§4.1: DNF formulas

Perhaps the commonest way of representing a boolean function $f : \{0,1\}^n \to \{0,1\}$ is by a DNF formula:

Definition 1 A DNF (disjunctive normal form) formula over boolean variables $x_1, \dots, x_n$ is defined to be a logical OR of terms, each of which is a logical AND of literals. A literal is either a variable $x_i$ or its logical negation $\overline{x}_i$. We insist that no term contains both a variable and its negation. The number of literals in a term is called its width. We often identify a DNF formula with the boolean function $f : \{0,1\}^n \to \{0,1\}$ it computes.

Example 2 Recall the function $\mathrm{Sort}_3$, defined by $\mathrm{Sort}_3(x_1, x_2, x_3) = 1$ if and only if $x_1 \leq x_2 \leq x_3$ or $x_1 \geq x_2 \geq x_3$. We can represent it by a DNF formula as follows: \[ \mathrm{Sort}_3(x_1, x_2, x_3)\ =\ (x_1 \wedge x_2)\ \vee\ (\overline{x}_2 \wedge \overline{x}_3)\ \vee\ (\overline{x}_1 \wedge x_3). \] The DNF representation says that the bits are sorted if either the first two bits are $1$, or the last two bits are $0$, or the first bit is $0$ and the last bit is $1$.
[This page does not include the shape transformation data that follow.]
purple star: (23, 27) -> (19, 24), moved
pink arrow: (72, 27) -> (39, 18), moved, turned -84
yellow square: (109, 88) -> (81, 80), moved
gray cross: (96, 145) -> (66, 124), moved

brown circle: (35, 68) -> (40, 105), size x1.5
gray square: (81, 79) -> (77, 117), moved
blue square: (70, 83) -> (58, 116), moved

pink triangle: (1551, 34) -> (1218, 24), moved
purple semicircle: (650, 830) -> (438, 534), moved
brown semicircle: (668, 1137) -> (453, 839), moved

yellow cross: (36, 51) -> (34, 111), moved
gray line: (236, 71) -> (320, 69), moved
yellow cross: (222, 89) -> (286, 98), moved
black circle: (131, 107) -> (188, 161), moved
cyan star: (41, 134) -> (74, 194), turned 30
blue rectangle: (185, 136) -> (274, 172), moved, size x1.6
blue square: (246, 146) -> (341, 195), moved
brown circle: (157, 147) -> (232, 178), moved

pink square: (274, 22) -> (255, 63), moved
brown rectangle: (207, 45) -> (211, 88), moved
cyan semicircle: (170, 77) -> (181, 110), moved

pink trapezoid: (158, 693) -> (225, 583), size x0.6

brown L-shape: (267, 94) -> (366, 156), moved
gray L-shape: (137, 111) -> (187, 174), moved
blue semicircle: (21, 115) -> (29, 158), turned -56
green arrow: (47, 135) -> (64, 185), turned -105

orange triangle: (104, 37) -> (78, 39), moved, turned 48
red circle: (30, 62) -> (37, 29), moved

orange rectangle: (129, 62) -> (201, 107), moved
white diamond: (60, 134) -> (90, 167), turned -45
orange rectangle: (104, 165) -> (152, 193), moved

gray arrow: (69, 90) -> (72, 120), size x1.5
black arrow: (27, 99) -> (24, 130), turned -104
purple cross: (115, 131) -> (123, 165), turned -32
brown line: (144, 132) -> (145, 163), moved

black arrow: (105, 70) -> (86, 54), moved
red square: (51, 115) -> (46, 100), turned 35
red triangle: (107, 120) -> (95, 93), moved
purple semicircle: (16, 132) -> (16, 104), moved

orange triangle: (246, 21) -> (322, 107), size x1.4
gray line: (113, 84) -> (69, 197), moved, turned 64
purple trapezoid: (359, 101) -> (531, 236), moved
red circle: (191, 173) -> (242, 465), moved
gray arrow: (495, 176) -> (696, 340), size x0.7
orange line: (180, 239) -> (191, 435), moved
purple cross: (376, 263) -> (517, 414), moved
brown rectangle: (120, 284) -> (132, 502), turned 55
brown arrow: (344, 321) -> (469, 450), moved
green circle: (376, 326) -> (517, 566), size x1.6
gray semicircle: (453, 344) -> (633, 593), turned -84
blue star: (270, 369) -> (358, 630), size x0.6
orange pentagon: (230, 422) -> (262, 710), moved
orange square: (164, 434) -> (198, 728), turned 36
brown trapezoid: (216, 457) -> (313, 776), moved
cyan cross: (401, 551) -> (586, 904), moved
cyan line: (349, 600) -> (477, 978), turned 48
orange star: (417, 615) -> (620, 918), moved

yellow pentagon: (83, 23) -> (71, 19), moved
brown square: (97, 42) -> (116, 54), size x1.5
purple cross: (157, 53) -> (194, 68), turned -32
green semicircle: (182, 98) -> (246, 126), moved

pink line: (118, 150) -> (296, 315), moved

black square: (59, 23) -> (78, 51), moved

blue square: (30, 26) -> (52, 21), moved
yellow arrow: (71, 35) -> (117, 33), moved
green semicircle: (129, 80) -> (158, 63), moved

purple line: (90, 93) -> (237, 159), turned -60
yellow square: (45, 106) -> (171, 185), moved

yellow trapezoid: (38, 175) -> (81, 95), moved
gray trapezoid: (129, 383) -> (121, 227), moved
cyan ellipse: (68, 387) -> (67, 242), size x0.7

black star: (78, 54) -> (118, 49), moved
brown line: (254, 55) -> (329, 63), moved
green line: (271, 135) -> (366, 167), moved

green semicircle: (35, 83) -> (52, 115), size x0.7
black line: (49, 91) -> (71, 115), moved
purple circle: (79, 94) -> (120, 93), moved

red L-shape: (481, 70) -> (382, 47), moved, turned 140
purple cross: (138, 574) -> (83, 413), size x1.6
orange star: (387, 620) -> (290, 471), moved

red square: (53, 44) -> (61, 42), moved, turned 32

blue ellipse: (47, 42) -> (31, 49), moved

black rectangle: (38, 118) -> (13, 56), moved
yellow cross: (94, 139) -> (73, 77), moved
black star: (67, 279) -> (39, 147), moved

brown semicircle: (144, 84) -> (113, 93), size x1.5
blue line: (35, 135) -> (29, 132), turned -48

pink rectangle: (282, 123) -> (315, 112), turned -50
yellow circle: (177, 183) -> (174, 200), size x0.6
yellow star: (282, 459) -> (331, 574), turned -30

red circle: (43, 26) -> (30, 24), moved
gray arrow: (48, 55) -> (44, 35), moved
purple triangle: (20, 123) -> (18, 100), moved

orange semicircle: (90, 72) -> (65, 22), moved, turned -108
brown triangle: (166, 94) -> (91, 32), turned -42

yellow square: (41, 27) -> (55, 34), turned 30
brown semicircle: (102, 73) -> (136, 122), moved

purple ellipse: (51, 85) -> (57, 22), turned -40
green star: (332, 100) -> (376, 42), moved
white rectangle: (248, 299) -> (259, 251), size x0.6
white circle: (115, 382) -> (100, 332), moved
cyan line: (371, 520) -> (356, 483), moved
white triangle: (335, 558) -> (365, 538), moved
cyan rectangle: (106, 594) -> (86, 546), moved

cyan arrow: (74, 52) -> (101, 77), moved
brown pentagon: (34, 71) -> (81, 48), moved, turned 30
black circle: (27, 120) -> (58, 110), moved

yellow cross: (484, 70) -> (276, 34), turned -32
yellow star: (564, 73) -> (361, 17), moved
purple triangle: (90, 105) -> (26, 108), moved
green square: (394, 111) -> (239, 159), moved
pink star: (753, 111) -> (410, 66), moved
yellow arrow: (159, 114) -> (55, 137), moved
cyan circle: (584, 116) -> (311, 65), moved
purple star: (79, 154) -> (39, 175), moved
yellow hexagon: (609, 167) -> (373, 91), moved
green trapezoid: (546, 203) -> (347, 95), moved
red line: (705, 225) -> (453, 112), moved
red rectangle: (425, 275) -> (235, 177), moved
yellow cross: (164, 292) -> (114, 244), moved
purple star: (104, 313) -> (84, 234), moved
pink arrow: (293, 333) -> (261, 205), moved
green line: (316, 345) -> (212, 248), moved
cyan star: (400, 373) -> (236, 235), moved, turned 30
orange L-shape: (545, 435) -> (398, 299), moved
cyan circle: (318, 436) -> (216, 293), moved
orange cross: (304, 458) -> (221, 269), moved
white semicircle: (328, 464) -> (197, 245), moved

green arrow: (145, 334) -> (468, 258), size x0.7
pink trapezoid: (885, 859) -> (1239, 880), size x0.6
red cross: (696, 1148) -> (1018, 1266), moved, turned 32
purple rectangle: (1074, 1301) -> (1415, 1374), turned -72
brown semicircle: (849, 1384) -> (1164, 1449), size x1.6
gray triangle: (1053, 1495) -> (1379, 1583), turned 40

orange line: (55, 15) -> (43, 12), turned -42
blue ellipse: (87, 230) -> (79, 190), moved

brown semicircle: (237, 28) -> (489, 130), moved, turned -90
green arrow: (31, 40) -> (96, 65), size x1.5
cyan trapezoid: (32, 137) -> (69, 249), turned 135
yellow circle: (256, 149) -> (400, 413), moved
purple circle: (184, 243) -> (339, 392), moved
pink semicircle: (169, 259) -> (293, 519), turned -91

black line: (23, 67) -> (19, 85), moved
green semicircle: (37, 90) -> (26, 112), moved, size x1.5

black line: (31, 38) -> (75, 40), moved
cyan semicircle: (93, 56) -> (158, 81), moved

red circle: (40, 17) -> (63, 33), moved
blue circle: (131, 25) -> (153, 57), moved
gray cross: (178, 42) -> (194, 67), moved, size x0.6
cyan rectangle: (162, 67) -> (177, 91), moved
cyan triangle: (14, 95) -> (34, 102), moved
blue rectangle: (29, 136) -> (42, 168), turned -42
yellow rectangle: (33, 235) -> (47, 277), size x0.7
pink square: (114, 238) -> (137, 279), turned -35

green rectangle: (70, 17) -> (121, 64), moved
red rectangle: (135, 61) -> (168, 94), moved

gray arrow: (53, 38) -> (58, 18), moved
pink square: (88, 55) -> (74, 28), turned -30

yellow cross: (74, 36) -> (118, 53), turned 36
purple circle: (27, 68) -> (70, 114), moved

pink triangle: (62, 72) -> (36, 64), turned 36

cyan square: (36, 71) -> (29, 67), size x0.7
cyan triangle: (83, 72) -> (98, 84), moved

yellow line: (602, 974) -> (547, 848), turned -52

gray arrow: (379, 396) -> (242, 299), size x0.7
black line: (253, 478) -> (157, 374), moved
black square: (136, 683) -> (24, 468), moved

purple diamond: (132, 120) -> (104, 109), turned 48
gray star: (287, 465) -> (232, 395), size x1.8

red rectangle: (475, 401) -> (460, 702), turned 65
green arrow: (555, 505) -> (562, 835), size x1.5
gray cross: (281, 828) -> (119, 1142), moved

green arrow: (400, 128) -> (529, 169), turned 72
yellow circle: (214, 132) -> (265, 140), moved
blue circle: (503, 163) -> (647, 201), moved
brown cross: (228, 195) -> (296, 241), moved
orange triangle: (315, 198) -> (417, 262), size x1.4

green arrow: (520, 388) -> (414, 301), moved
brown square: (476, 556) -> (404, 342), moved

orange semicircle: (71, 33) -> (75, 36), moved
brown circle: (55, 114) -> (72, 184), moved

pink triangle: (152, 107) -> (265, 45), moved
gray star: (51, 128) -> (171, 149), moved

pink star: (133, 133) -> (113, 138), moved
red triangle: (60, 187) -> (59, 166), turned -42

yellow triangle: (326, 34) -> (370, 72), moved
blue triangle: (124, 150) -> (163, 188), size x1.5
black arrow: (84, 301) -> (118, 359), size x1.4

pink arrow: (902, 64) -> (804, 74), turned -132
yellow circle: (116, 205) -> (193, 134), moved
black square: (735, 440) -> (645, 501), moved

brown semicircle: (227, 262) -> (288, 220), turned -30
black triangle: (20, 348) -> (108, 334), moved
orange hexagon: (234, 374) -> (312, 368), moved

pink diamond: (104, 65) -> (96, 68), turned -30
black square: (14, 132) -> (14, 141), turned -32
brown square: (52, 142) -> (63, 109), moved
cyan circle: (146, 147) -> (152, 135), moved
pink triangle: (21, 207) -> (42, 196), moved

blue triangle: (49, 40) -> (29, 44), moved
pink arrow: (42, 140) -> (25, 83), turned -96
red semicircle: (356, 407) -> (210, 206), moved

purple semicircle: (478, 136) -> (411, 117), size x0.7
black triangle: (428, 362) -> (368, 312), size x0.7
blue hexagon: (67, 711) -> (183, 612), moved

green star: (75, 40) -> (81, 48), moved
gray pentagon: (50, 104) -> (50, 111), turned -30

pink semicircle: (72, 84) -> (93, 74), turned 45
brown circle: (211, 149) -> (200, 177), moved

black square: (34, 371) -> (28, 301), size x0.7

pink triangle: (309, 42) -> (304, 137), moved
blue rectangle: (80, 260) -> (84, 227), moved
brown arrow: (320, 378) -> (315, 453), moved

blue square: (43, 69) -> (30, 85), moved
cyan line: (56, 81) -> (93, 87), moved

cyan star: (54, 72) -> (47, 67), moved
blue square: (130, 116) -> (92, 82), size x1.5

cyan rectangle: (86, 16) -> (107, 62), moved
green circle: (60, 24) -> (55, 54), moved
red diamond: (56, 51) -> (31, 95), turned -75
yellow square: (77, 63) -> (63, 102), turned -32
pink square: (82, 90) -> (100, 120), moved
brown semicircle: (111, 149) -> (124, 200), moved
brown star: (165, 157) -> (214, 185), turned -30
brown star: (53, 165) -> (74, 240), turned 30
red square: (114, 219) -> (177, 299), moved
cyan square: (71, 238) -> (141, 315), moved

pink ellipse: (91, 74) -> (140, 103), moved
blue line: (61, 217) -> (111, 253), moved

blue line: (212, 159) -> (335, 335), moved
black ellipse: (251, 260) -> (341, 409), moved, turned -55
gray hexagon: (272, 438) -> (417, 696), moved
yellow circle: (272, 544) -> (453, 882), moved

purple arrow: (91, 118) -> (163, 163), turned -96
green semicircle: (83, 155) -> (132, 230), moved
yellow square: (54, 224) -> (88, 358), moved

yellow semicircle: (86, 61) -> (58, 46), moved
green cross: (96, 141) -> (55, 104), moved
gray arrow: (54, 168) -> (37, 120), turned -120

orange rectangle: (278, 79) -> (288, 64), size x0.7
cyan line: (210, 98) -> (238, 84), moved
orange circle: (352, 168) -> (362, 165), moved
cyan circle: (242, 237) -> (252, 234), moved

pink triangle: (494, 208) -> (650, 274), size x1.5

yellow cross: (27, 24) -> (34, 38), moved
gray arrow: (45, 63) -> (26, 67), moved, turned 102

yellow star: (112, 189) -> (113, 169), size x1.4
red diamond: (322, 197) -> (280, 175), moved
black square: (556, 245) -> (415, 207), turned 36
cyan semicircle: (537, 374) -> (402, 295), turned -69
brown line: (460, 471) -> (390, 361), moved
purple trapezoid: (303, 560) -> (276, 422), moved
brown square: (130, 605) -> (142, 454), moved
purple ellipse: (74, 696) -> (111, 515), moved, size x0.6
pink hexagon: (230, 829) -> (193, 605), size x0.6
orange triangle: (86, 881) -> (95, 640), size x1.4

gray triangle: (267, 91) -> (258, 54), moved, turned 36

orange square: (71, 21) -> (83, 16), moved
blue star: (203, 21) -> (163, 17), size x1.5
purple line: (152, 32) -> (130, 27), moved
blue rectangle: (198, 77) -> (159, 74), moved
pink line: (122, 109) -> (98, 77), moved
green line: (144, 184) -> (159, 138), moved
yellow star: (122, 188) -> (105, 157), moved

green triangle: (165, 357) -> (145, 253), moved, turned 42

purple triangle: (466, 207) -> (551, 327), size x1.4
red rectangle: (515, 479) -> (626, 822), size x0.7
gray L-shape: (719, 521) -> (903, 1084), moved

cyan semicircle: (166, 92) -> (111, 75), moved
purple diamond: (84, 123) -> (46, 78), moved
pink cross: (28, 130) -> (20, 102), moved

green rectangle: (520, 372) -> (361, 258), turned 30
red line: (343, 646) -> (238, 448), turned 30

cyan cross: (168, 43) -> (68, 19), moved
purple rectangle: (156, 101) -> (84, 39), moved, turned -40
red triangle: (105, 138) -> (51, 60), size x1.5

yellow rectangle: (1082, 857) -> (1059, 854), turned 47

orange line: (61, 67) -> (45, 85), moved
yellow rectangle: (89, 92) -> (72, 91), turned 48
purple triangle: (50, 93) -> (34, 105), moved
The complexity of a DNF formula is measured by its size and width:

Definition 3 The size of a DNF formula is its number of terms. The width is the maximum width of its terms. Given $f : \{-1,1\}^n \to \{-1,1\}$ we write ${\mathrm{DNF}_{\mathrm{size}}}(f)$ (respectively, ${\mathrm{DNF}_{\mathrm{width}}}(f)$) for the least size (respectively, width) of a DNF formula computing $f$.

The DNF formula for $\mathrm{Sort}_3$ from Example 2 has size $3$ and width $2$. Every function $f : \{0,1\}^n \to \{0,1\}$ can be computed by a DNF of size at most $2^n$ and width at most $n$ (see the exercises).

There is also a “dual” notion to DNF formulas:

Definition 4 A CNF (conjunctive normal form) formulas is a logical AND of clauses, each of which is a logical OR of literals. Size and width are defined as for DNFs.

Some functions can be represented much more compactly by CNFs than DNFs (see the exercises). On the other hand, if we take a CNF computing $f$ and switch its ANDs and ORs, the result is a DNF computing the dual function $f^\dagger$ (recall Exercise 1.9). Since $f$ and $f^\dagger$ have essentially the same Fourier expansion, there isn’t much difference between CNFs and DNFs when it comes to Fourier analysis. We will therefore focus mainly on DNFs.

DNFs and CNFs are more powerful than decision trees for representing boolean-valued functions, as the following proposition shows:

Proposition 5 Let $f : \{0,1\}^n \to \{0,1\}$ be computable by a decision tree $T$ of size $s$ and depth $k$. Then $f$ is computable by a DNF (and also a CNF) of size at most $s$ and width at most $k$.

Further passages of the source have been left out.